NFL
Taką relację z córką ma Lidia Popiel: „Chciałabym, żeby pokazywała swoją odwagę jeszcze bardziej”

Choć jest modelką, wykładowczynią i autorytetem dla wielu kobiet, jej największym sukcesem jest bycie mamą tak wspaniałej osoby, jaką jest jej córka. W najnowszej rozmowie wideo Lidia Popiel opowiedziała nam o relacji z Aleksandrą Lindą. Choć nie zawsze się ze sobą zgadzają, są dla siebie ogromnym wsparciem. Czy zdaniem mamy potencjał córki jest wystarczająco wykorzystywany?

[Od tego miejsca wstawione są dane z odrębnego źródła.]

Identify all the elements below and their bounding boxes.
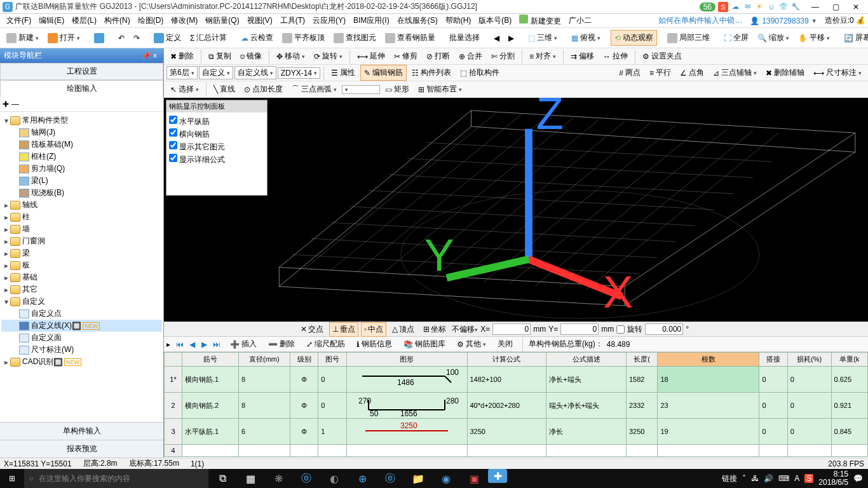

Jaka jest Aleksandra Linda? Lidia Popiel o córce i jej talencie
Podczas niedawnej sesji do VIVY! zapytaliśmy Lidię Popiel o jej relację z córką i to, czy uważa, że polscy filmowcy dostatecznie wykorzystują potencjał jej ukochanego dziecka. Aleksandra jest dziś aktorką jednego z przestawień teatralnych, a poza tym pokazuje na swoim Instagramie głównie podróże i piękne kadry z codziennego życia.
Pani Lidia wskazała jedną cechę, której życzy córce w jeszcze większej dawce. „Jestem z Aleksandry bardzo dumna. Oczywiście znam bardzo dużo jej talentów i podziwiam ją. Także za to jak często jest odważna. Może czasem chciałabym, żeby tę odwagę i umiejętności pokazała jeszcze bardziej. Wiadomo, mówię jako mamusia. I przez to, że jestem mamusią, to zdaję sobie sprawę, że nie mam absolutnie dystansu”, mówi VIVIE.pl nasza rozmówczyni i zwraca uwagę na to, że zdrobniała forma imienia córki już do niej nie pasuje. „Teraz mówię do niej Aleksandro. To jest bardzo ważne. Olą była, jak była malutka. Teraz jest dorosła i myślę, że do niej super pasuje to imię Aleksandra”, słyszymy.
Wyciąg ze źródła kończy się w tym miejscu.